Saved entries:
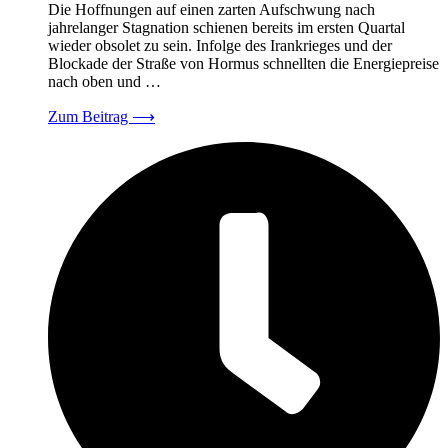
Die Hoffnungen auf einen zarten Aufschwung nach
jahrelanger Stagnation schienen bereits im ersten Quartal
wieder obsolet zu sein. Infolge des Irankrieges und der
Blockade der Straße von Hormus schnellten die Energiepreise
nach oben und …
Zum Beitrag
⟶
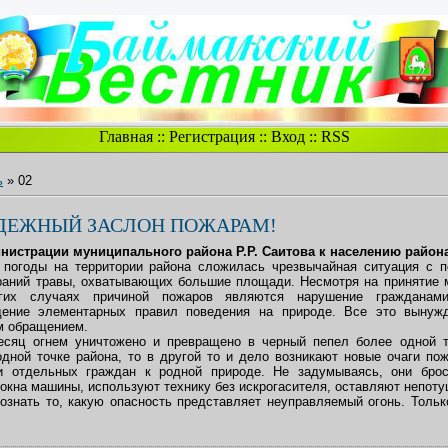
Главная
::
Регистрация
::
Вход
::
RSS
ь
»
02
ДЕЖНЫЙ ЗАСЛОН ПОЖАРАМ!
истрации муниципального района Р.Р. Саитова к населению район
й погоды на территории района сложилась чрезвычайная ситуация с п
раний травы, охватывающих большие площади. Несмотря на принятие 
гих случаях причиной пожаров являются нарушение гражданами
дение элементарных правил поведения на природе. Все это вынуж
м обращением.
есяц огнем уничтожено и превращено в черный пепел более одной т
одной точке района, то в другой то и дело возникают новые очаги пож
и отдельных граждан к родной природе. Не задумываясь, они брос
окна машины, используют технику без искрогасителя, оставляют непоту
знать то, какую опасность представляет неуправляемый огонь. Толь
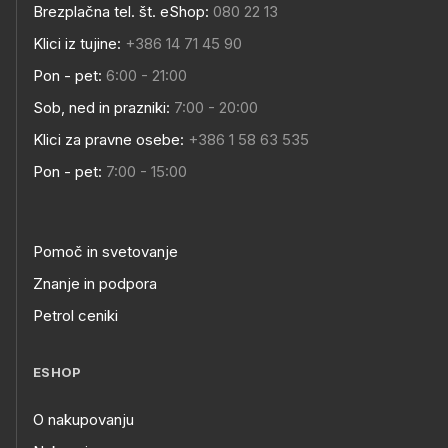
Brezplačna tel. št. eShop:
080 22 13
Klici iz tujine:
+386 14 71 45 90
Pon - pet:
6:00 - 21:00
Sob, ned in prazniki:
7:00 - 20:00
Klici za pravne osebe:
+386 1 58 63 535
Pon - pet:
7:00 - 15:00
Pomoč in svetovanje
Znanje in podpora
Petrol ceniki
ESHOP
O nakupovanju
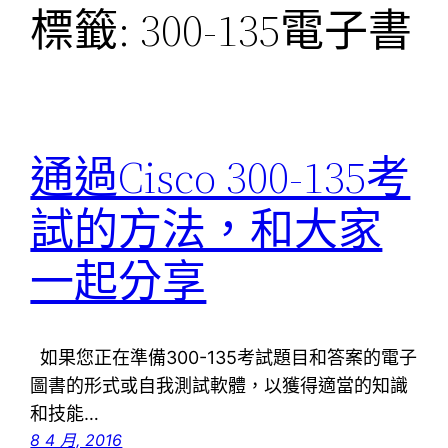
標籤:
300-135電子書
通過Cisco 300-135考
試的方法，和大家
一起分享
如果您正在準備300-135考試題目和答案的電子
圖書的形式或自我測試軟體，以獲得適當的知識
和技能…
8 4 月, 2016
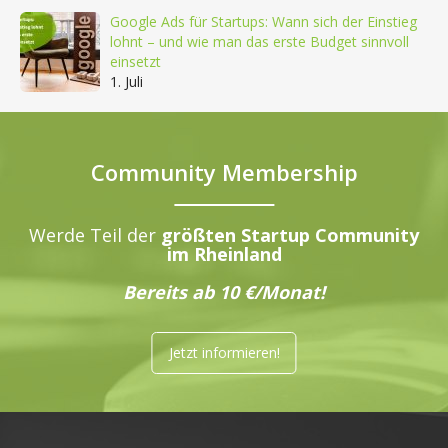
Google Ads für Startups: Wann sich der Einstieg
lohnt – und wie man das erste Budget sinnvoll
einsetzt
1. Juli
Community Membership
Werde Teil der
größten Startup Community
im Rheinland
Bereits ab 10 €/Monat!
Jetzt informieren!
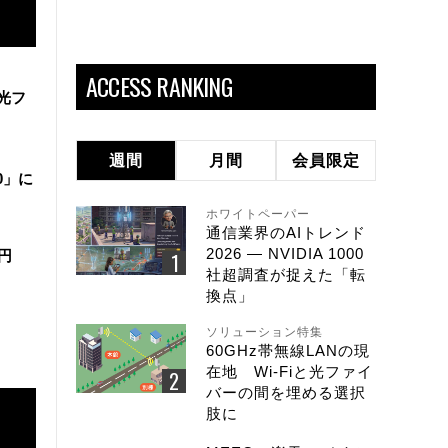
ACCESS RANKING
と光フ
週間
月間
会員限定
0」に
ホワイトペーパー
通信業界のAIトレンド
2026 ― NVIDIA 1000
2兆円
社超調査が捉えた「転
換点」
ソリューション特集
60GHz帯無線LANの現
在地 Wi-Fiと光ファイ
バーの間を埋める選択
肢に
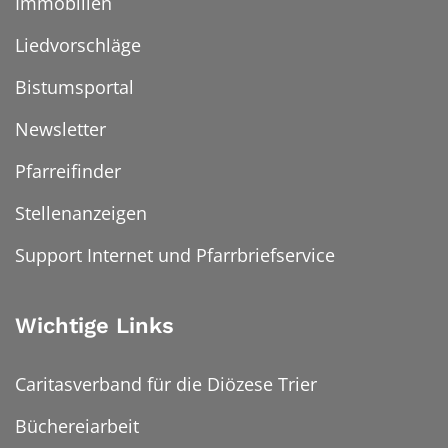
Immobilien
Liedvorschläge
Bistumsportal
Newsletter
Pfarreifinder
Stellenanzeigen
Support Internet und Pfarrbriefservice
Wichtige Links
Caritasverband für die Diözese Trier
Büchereiarbeit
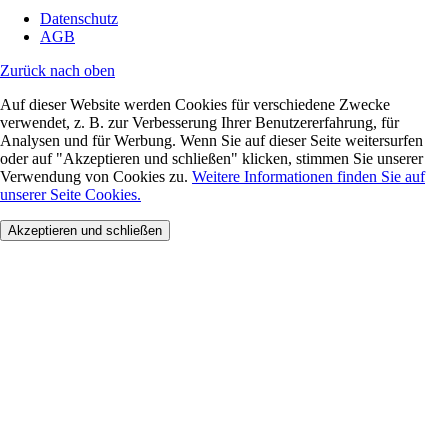
Datenschutz
AGB
Zurück nach oben
Auf dieser Website werden Cookies für verschiedene Zwecke
verwendet, z. B. zur Verbesserung Ihrer Benutzererfahrung, für
Analysen und für Werbung. Wenn Sie auf dieser Seite weitersurfen
oder auf "Akzeptieren und schließen" klicken, stimmen Sie unserer
Verwendung von Cookies zu.
Weitere Informationen finden Sie auf
unserer Seite Cookies.
Akzeptieren und schließen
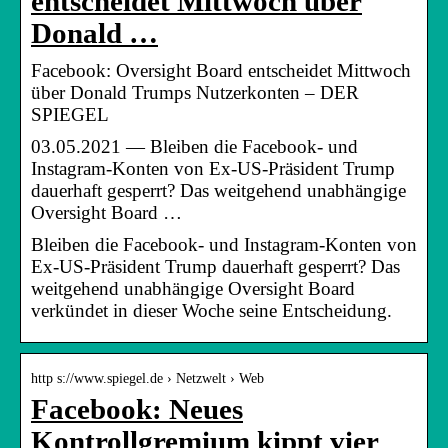
entscheidet Mittwoch über
Donald …
Facebook: Oversight Board entscheidet Mittwoch
über Donald Trumps Nutzerkonten – DER
SPIEGEL
03.05.2021 — Bleiben die Facebook- und
Instagram-Konten von Ex-US-Präsident Trump
dauerhaft gesperrt? Das weitgehend unabhängige
Oversight Board …
Bleiben die Facebook- und Instagram-Konten von
Ex-US-Präsident Trump dauerhaft gesperrt? Das
weitgehend unabhängige Oversight Board
verkündet in dieser Woche seine Entscheidung.
http s://www.spiegel.de › Netzwelt › Web
Facebook: Neues
Kontrollgremium kippt vier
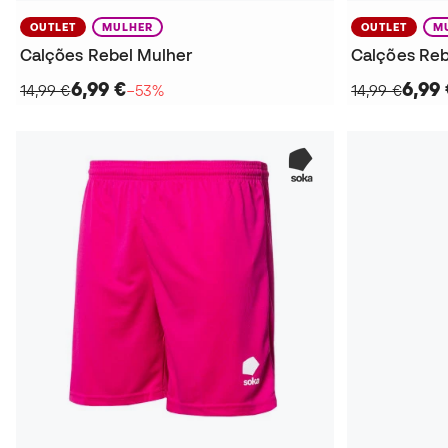
OUTLET
MULHER
OUTLET
M
Calções Rebel Mulher
Calções Reb
6,99 €
6,99 
14,99 €
−53%
14,99 €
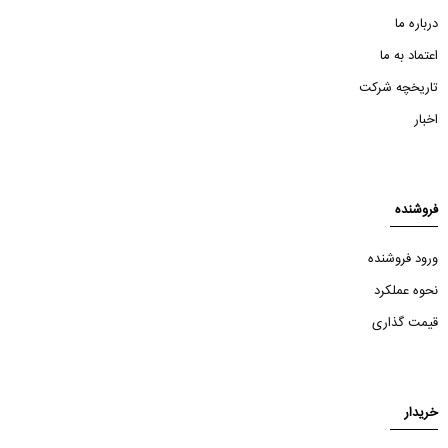
درباره ما
اعتماد به ما
تاریخچه شرکت
اخبار
فروشنده
ورود فروشنده
نحوه عملکرد
قیمت گذاری
خریدار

Required work:
Set down each entry again exactly as written. Pictures stay out.

Output of the exercise:
Die Hoffnungen auf einen zarten Aufschwung nach
jahrelanger Stagnation schienen bereits im ersten Quartal
wieder obsolet zu sein. Infolge des Irankrieges und der
Blockade der Straße von Hormus schnellten die Energiepreise
nach oben und …
Zum Beitrag
⟶
Главная
::
Регистрация
::
Вход
::
RSS
ь
»
02
ДЕЖНЫЙ ЗАСЛОН ПОЖАРАМ!
истрации муниципального района Р.Р. Саитова к населению район
й погоды на территории района сложилась чрезвычайная ситуация с п
раний травы, охватывающих большие площади. Несмотря на принятие 
гих случаях причиной пожаров являются нарушение гражданами
дение элементарных правил поведения на природе. Все это вынуж
м обращением.
есяц огнем уничтожено и превращено в черный пепел более одной т
одной точке района, то в другой то и дело возникают новые очаги пож
и отдельных граждан к родной природе. Не задумываясь, они брос
окна машины, используют технику без искрогасителя, оставляют непоту
знать то, какую опасность представляет неуправляемый огонь. Толь
Brezplačna tel. št. eShop:
080 22 13
Klici iz tujine:
+386 14 71 45 90
Pon - pet:
6:00 - 21:00
Sob, ned in prazniki:
7:00 - 20:00
Klici za pravne osebe:
+386 1 58 63 535
Pon - pet:
7:00 - 15:00
Pomoč in svetovanje
Znanje in podpora
Petrol ceniki
ESHOP
O nakupovanju
標籤:
300-135電子書
通過Cisco 300-135考
試的方法，和大家
一起分享
如果您正在準備300-135考試題目和答案的電子
圖書的形式或自我測試軟體，以獲得適當的知識
和技能…
8 4 月, 2016
Google Ads für Startups: Wann sich der Einstieg
lohnt – und wie man das erste Budget sinnvoll
einsetzt
1. Juli
Community Membership
Werde Teil der
größten Startup Community
im Rheinland
Bereits ab 10 €/Monat!
Jetzt informieren!
ACCESS RANKING
と光フ
週間
月間
会員限定
0」に
ホワイトペーパー
通信業界のAIトレンド
2026 ― NVIDIA 1000
2兆円
社超調査が捉えた「転
換点」
ソリューション特集
60GHz帯無線LANの現
在地 Wi-Fiと光ファイ
バーの間を埋める選択
肢に
Immobilien
Liedvorschläge
Bistumsportal
Newsletter
Pfarreifinder
Stellenanzeigen
Support Internet und Pfarrbriefservice
Wichtige Links
Caritasverband für die Diözese Trier
Büchereiarbeit
Datenschutz
AGB
Zurück nach oben
Auf dieser Website werden Cookies für verschiedene Zwecke
verwendet, z. B. zur Verbesserung Ihrer Benutzererfahrung, für
Analysen und für Werbung. Wenn Sie auf dieser Seite weitersurfen
oder auf "Akzeptieren und schließen" klicken, stimmen Sie unserer
Verwendung von Cookies zu.
Weitere Informationen finden Sie auf
unserer Seite Cookies.
Akzeptieren und schließen
entscheidet Mittwoch über
Donald …
Facebook: Oversight Board entscheidet Mittwoch
über Donald Trumps Nutzerkonten – DER
SPIEGEL
03.05.2021 — Bleiben die Facebook- und
Instagram-Konten von Ex-US-Präsident Trump
dauerhaft gesperrt? Das weitgehend unabhängige
Oversight Board …
Bleiben die Facebook- und Instagram-Konten von
Ex-US-Präsident Trump dauerhaft gesperrt? Das
weitgehend unabhängige Oversight Board
verkündet in dieser Woche seine Entscheidung.
http s://www.spiegel.de › Netzwelt › Web
Facebook: Neues
Kontrollgremium kippt vier
OUTLET
MULHER
OUTLET
M
Calções Rebel Mulher
Calções Reb
6,99 €
6,99 
14,99 €
−53%
14,99 €
درباره ما
اعتماد به ما
تاریخچه شرکت
اخبار
فروشنده
ورود فروشنده
نحوه عملکرد
قیمت گذاری
خریدار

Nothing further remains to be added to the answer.